Something about the Olympics brings out the conspiratorial suspicions of athletes, coaches and fans. Underage Chinese gymansts; over-scored Russian figure skaters; goalpost-moving American goalies; even NBC, in one of the most cravenly unnecessary hours of television not aired on the E! Network, dedicated a significant portion of their Sunday broadcast to a 20-year-old figure skating scandal.
But perhaps the most heart-wrenching controversy of the Sochi Games came on the last day of competition, just hours before Sweden and Canada were set to face off in the Gold Medal game of the men’s hockey tournament.
Capitals center Nicklas Backstrom, listed in the starting lineup of the Canada-Sweden tilt, was absent from the pregame skate. He had been deemed ineligible to play because he tested positive for a banned substance: a high level of pseudoephedrine, a stimulant and decongestant found in an allergy medication which Backstrom has taken intermittently for the past seven years. The IOC’s maximum acceptable level for pseudoephedrine is 150 micrograms per milliliter. Backstrom’s level was 190. So instead of getting ready to take the ice with his teammates, Backstrom found himself in a disciplinary hearing with International Olympic Committee officials.
Before the Olypmics, Swedish and International Ice Hockey Federation doctors discussed Backstrom’s allergy medication and incorrectly concluded that his one pill a day dose wouldn’t put him over the IOC’s limit. Their miscalculation may have cost the 26-year-old Olympian his silver medal.
Backstrom isn’t the first Olympian to be punished for the use of pseudoephedrine. The substance, banned by the IOC until 2004 and then put back on the banned list in 2010, cost a Romanian gymnast her gold medal at the 2000 Sydney games. A coach gave her two pills for a cold. In 2010, the IOC reprimanded another hockey player, New York Islanders defenseman Lubomir Visnovsky of Slovakia, for his use of the substance. Visnovsky was not disqualified from playing, though, because he was allowed to resubmit his results and the levels went down.
Here is where a potential conspiracy theory starts to take shape. Backstrom, who was given the test on Wednesday, should have had the opportunity to resubmit since, according to the Swedish and International Ice Hockey Federations, the turnaround for such a test is usually 48 hours. Instead, four days later and two hours before the biggest game of his career, he abruptly found out he would not be playing.
Now some Swedish officials are claiming that the Olympic governing body wanted to hold up Backstrom as a high-profile example for would-be dopers. That’s a vicious accusation considering the consequences for Backstrom, but Swedish GM Tommy Boustedt seems to believe the IOC is capable of such wickedness.
“I think the timing is awful. We should have the results within 48 hours,” Boustedt, quoted in Sochi by Scott Burnside of ESPN, said. “My suspicion is it’s political. They waited until the final day of competition to make the biggest impact on you journalists. They need examples to show the whole sport world that [they] don’t accept doping.”

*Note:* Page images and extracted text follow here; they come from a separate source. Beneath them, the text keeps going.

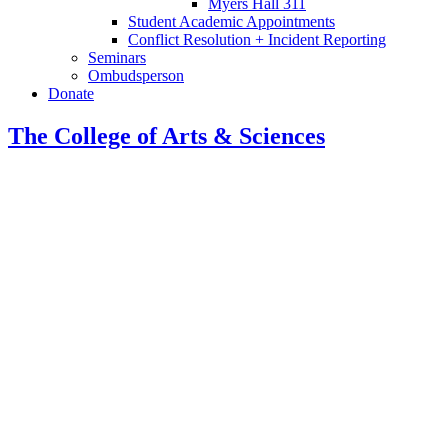
Myers Hall 311
Student Academic Appointments
Conflict Resolution + Incident Reporting
Seminars
Ombudsperson
Donate
The College of Arts
&
Sciences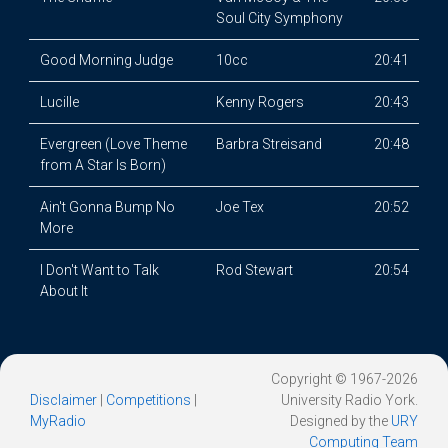
Soul City Symphony
Good Morning Judge
10cc
20:41
Lucille
Kenny Rogers
20:43
Evergreen (Love Theme
Barbra Streisand
20:48
from A Star Is Born)
Ain't Gonna Bump No
Joe Tex
20:52
More
I Don't Want to Talk
Rod Stewart
20:54
About It
Copyright © 1967-2026
Disclaimer
|
Competitions
|
University Radio York.
MyRadio
Designed by the
URY
Computing Team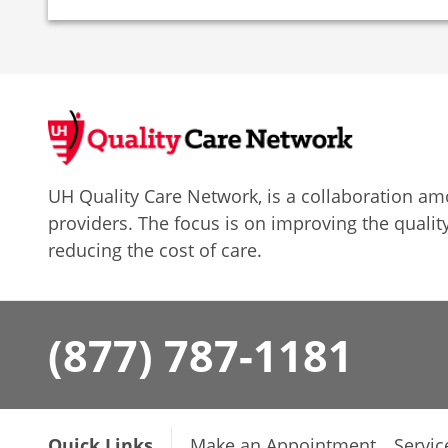
UH Quality Care Network, is a collaboration 
providers. The focus is on improving the quality
reducing the cost of care.
(877) 787-1181
Quick Links
Make an Appointment
Servic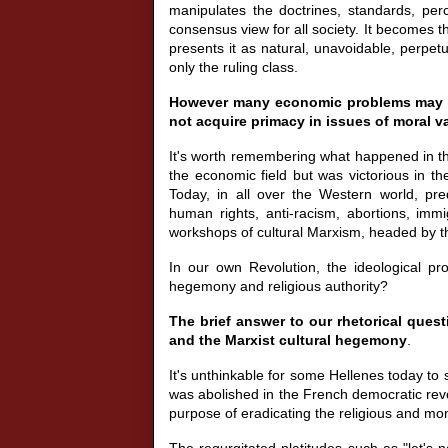
manipulates the doctrines, standards, per
consensus view for all society. It becomes th
presents it as natural, unavoidable, perpetual
only the ruling class.
However many economic problems may ro
not acquire primacy in issues of moral val
It's worth remembering what happened in 
the economic field but was victorious in th
Today, in all over the Western world, pre
human rights, anti-racism, abortions, immi
workshops of cultural Marxism, headed by th
In our own Revolution, the ideological pr
hegemony and religious authority?
The brief answer to our rhetorical quest
and the Marxist cultural hegemony
.
It's unthinkable for some Hellenes today to 
was abolished in the French democratic revo
purpose of eradicating the religious and mo
The regurgitated platitudes such as "let's no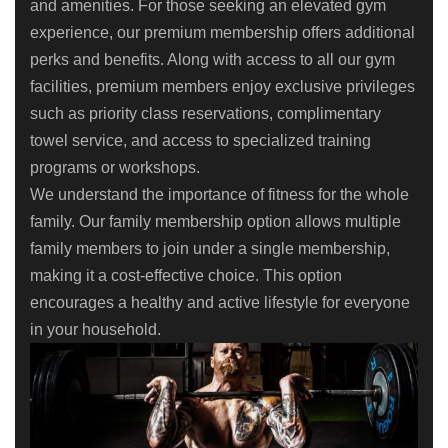
and amenities. For those seeking an elevated gym
experience, our premium membership offers additional
perks and benefits. Along with access to all our gym
facilities, premium members enjoy exclusive privileges
such as priority class reservations, complimentary
towel service, and access to specialized training
programs or workshops.
We understand the importance of fitness for the whole
family. Our family membership option allows multiple
family members to join under a single membership,
making it a cost-effective choice. This option
encourages a healthy and active lifestyle for everyone
in your household.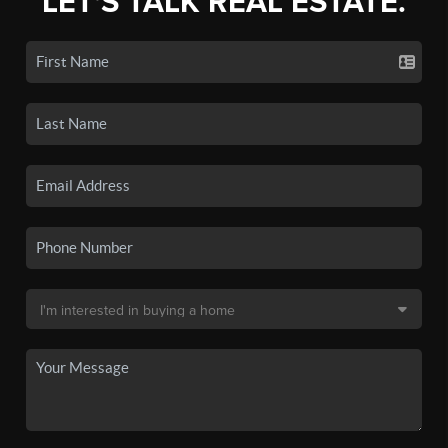
LET'S TALK REAL ESTATE.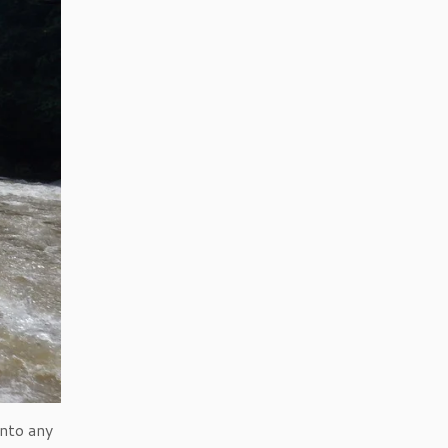
into any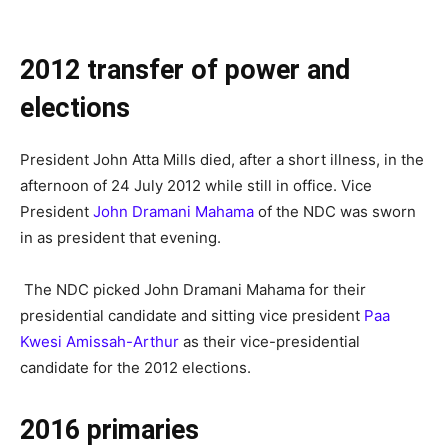
2012 transfer of power and
elections
President John Atta Mills died, after a short illness, in the
afternoon of 24 July 2012 while still in office. Vice
President
John Dramani Mahama
of the NDC was sworn
in as president that evening.
The NDC picked John Dramani Mahama for their
presidential candidate and sitting vice president
Paa
Kwesi Amissah-Arthur
as their vice-presidential
candidate for the 2012 elections.
2016 primaries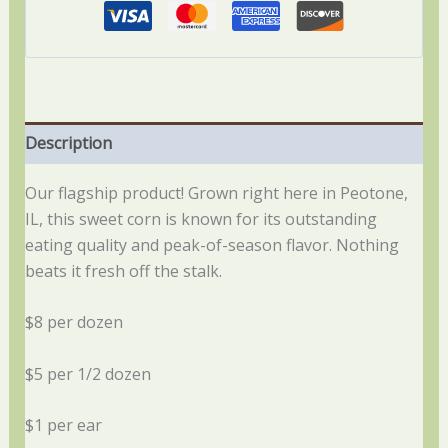
Description
Our flagship product! Grown right here in Peotone,
IL, this sweet corn is known for its outstanding
eating quality and peak-of-season flavor. Nothing
beats it fresh off the stalk.
$8 per dozen
$5 per 1/2 dozen
$1 per ear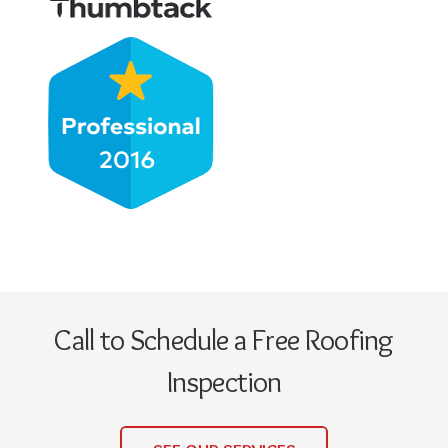
Call to Schedule a Free Roofing
Inspection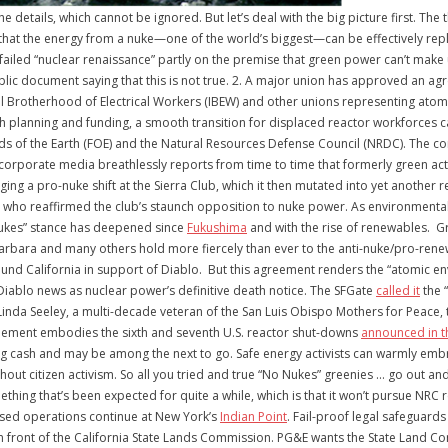
 the details, which cannot be ignored. But let’s deal with the big picture first. 
d that the energy from a nuke—one of the world’s biggest—can be effectively re
failed “nuclear renaissance” partly on the premise that green power can’t make 
ublic document saying that this is not true. 2. A major union has approved an a
nal Brotherhood of Electrical Workers (IBEW) and other unions representing ato
th planning and funding, a smooth transition for displaced reactor workforces 
s of the Earth (FOE) and the Natural Resources Defense Council (NRDC). The co
corporate media breathlessly reports from time to time that formerly green acti
eging a pro-nuke shift at the Sierra Club, which it then mutated into yet anothe
, who reaffirmed the club’s staunch opposition to nuke power. As environmental
ukes” stance has deepened since
Fukushima
and with the rise of renewables. G
rbara and many others hold more fiercely than ever to the anti-nuke/pro-renewa
round California in support of Diablo. But this agreement renders the “atomic 
Diablo news as nuclear power’s definitive death notice. The SFGate
called it
the “
da Seeley, a multi-decade veteran of the San Luis Obispo Mothers for Peace, t
greement embodies the sixth and seventh U.S. reactor shut-downs
announced in t
ding cash and may be among the next to go. Safe energy activists can warmly e
ut citizen activism. So all you tried and true “No Nukes” greenies … go out and 
hing that’s been expected for quite a while, which is that it won’t pursue NRC 
ensed operations continue at New York’s
Indian Point
. Fail-proof legal safeguard
n front of the California State Lands Commission. PG&E wants the State Land C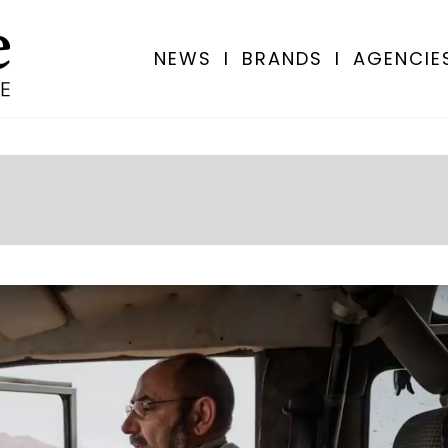
NEWS
I
BRANDS
I
AGENCIE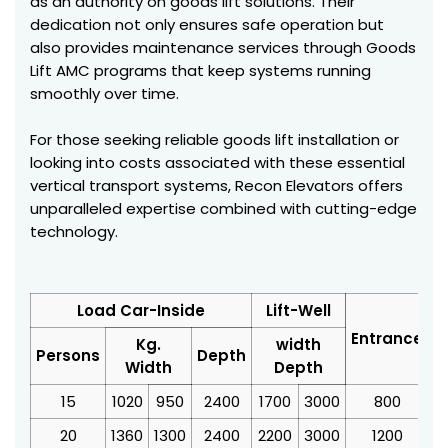
as an authority on goods lift solutions. Their
dedication not only ensures safe operation but
also provides maintenance services through Goods
Lift AMC programs that keep systems running
smoothly over time.
For those seeking reliable goods lift installation or
looking into costs associated with these essential
vertical transport systems, Recon Elevators offers
unparalleled expertise combined with cutting-edge
technology.
Load Car-Inside
Lift-Well
Entrance
Kg.
width
Persons
Depth
Width
Depth
15
1020
950
2400
1700
3000
800
3
20
1360
1300
2400
2200
3000
1200
4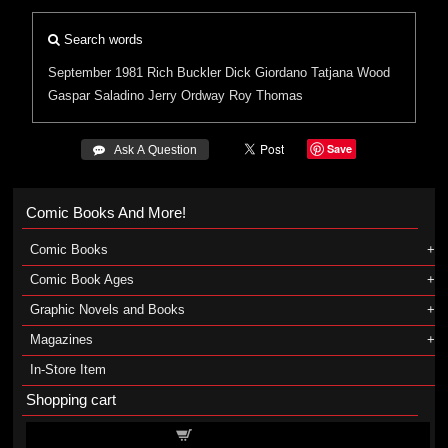
Search words
September 1981
Rich Buckler
Dick Giordano
Tatjana Wood
Gaspar Saladino
Jerry Ordway
Roy Thomas
Save
 Ask A Question
Comic Books And More!
Comic Books
Comic Book Ages
Graphic Novels and Books
Magazines
In-Store Item
Shopping cart
Shopping cart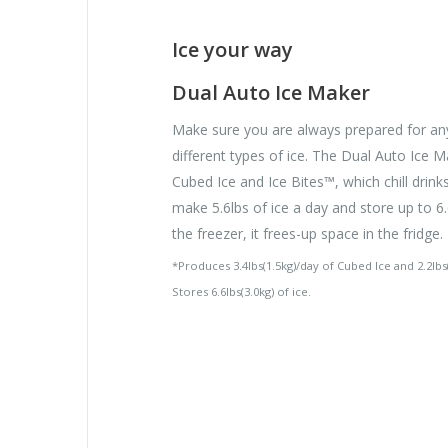
Ice your way
Dual Auto Ice Maker
Make sure you are always prepared for an
different types of ice. The Dual Auto Ice
Cubed Ice and Ice Bites™, which chill drink
make 5.6lbs of ice a day and store up to 6.6
the freezer, it frees-up space in the fridge.
*Produces 3.4lbs(1.5kg)/day of Cubed Ice and 2.2lbs(
Stores 6.6lbs(3.0kg) of ice.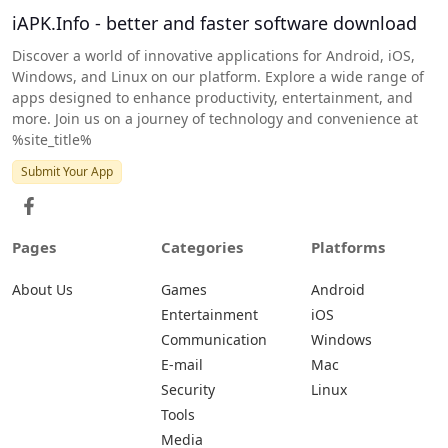
iAPK.Info - better and faster software download
Discover a world of innovative applications for Android, iOS,
Windows, and Linux on our platform. Explore a wide range of
apps designed to enhance productivity, entertainment, and
more. Join us on a journey of technology and convenience at
%site_title%
Submit Your App
Pages
Categories
Platforms
About Us
Games
Android
Entertainment
iOS
Communication
Windows
E-mail
Mac
Security
Linux
Tools
Media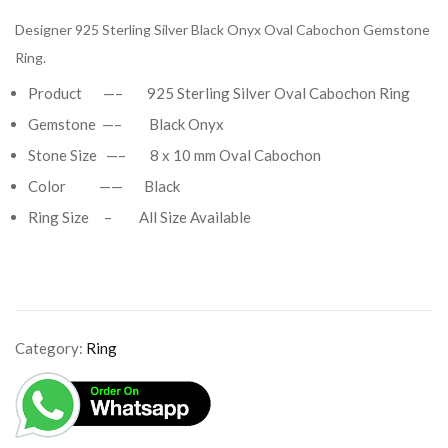
Designer 925 Sterling Silver Black Onyx Oval Cabochon Gemstone
Ring.
Product —– 925 Sterling Silver Oval Cabochon Ring
Gemstone —– Black Onyx
Stone Size —– 8 x 10 mm Oval Cabochon
Color —— Black
Ring Size – All Size Available
Category:
Ring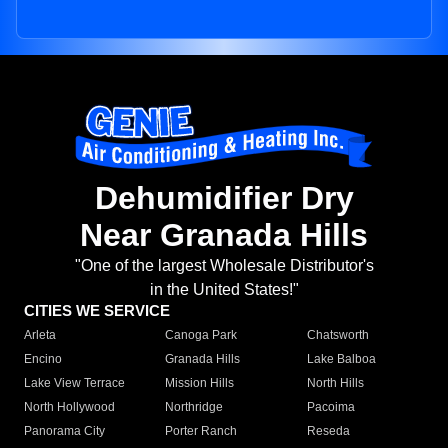
Dehumidifier Dry
Near Granada Hills
"One of the largest Wholesale Distributor's
in the United States!"
CITIES WE SERVICE
Arleta
Canoga Park
Chatsworth
Encino
Granada Hills
Lake Balboa
Lake View Terrace
Mission Hills
North Hills
North Hollywood
Northridge
Pacoima
Panorama City
Porter Ranch
Reseda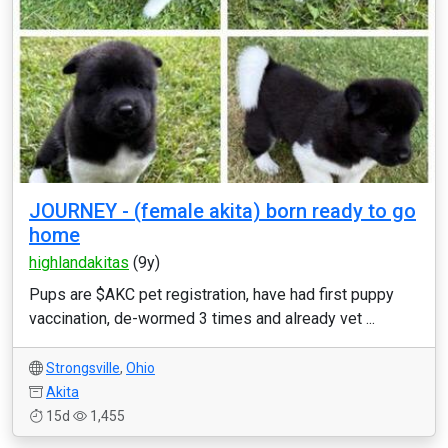
JOURNEY - (female akita) born ready to go
home
highlandakitas
(9y)
Pups are $AKC pet registration, have had first puppy
vaccination, de-wormed 3 times and already vet ...
Strongsville
,
Ohio
Akita
15d
1,455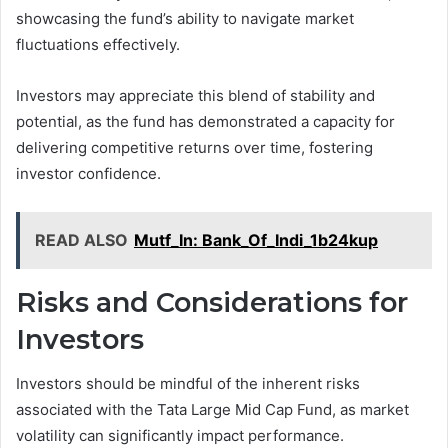
showcasing the fund’s ability to navigate market
fluctuations effectively.
Investors may appreciate this blend of stability and
potential, as the fund has demonstrated a capacity for
delivering competitive returns over time, fostering
investor confidence.
READ ALSO
Mutf_In: Bank_Of_Indi_1b24kup
Risks and Considerations for
Investors
Investors should be mindful of the inherent risks
associated with the Tata Large Mid Cap Fund, as market
volatility can significantly impact performance.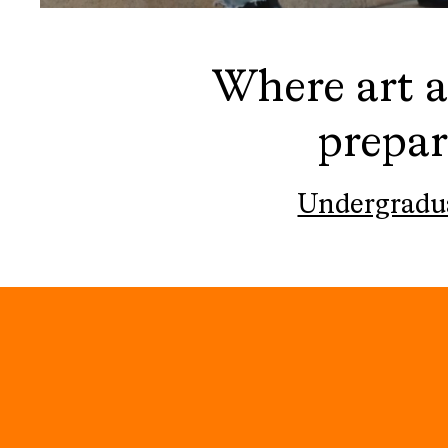
Where art a
prepar
Undergradu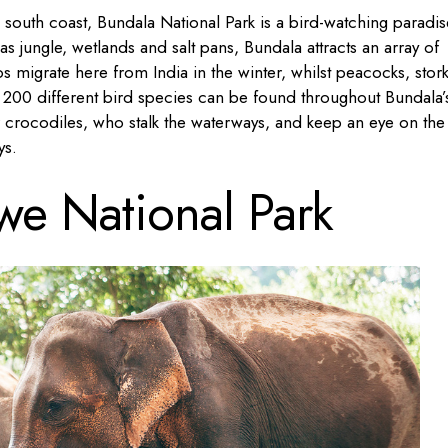
s south coast, Bundala National Park is a bird-watching paradis
s jungle, wetlands and salt pans, Bundala attracts an array of
s migrate here from India in the winter, whilst peacocks, stor
d 200 different bird species can be found throughout Bundala’
r crocodiles, who stalk the waterways, and keep an eye on the
ys.
e National Park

So the issue is not whether or not Backstrom doped (technically, he did), or if he intended to enhance his performance (impossible for the IOC to determine and, therefore, irrelevant). The controversy lies in how the IOC handled Backstrom’s test results. At best the IOC was incompetent and careless and, if you agree with Boustedt, at worst it timed the release of the tests for maximum effect and drama. The IOC has not decided whether or not Backstrom will receive a silver medal and has provided no comment on the timing of his disqualification other than to say that they had an abundance of tests to process.
The silver lining for Backstrom is that he leaves this nightmare in Sochi as it is unlikely to affect the remainder of his NHL season.
“Subject to confirmation of the facts as we understand them, and given the fact that the substance is neither prohibited in the NHL nor was used in an improper manner here, we do not anticipate there being any consequences relative to Nicklas’ eligibility to participate in games for the Washington Capitals,” NHL Deputy Commissioner Bill Daly said in a statement released on Sunday.
Capitals Head Coach Adam Oates, whose native Canada defended their title as Olympic champions on Sunday, expressed his sympathy and support for Backstrom after the Capitals morning practice.
“It’s an innocent blunder but it’s still a blunder,” Oates said. “I feel for him because it’s a game he obviously wanted to play. He’s been a big contributor for that team, and it’s the biggest game of his career maybe to date. And he can’t play for that? That’s terrible.”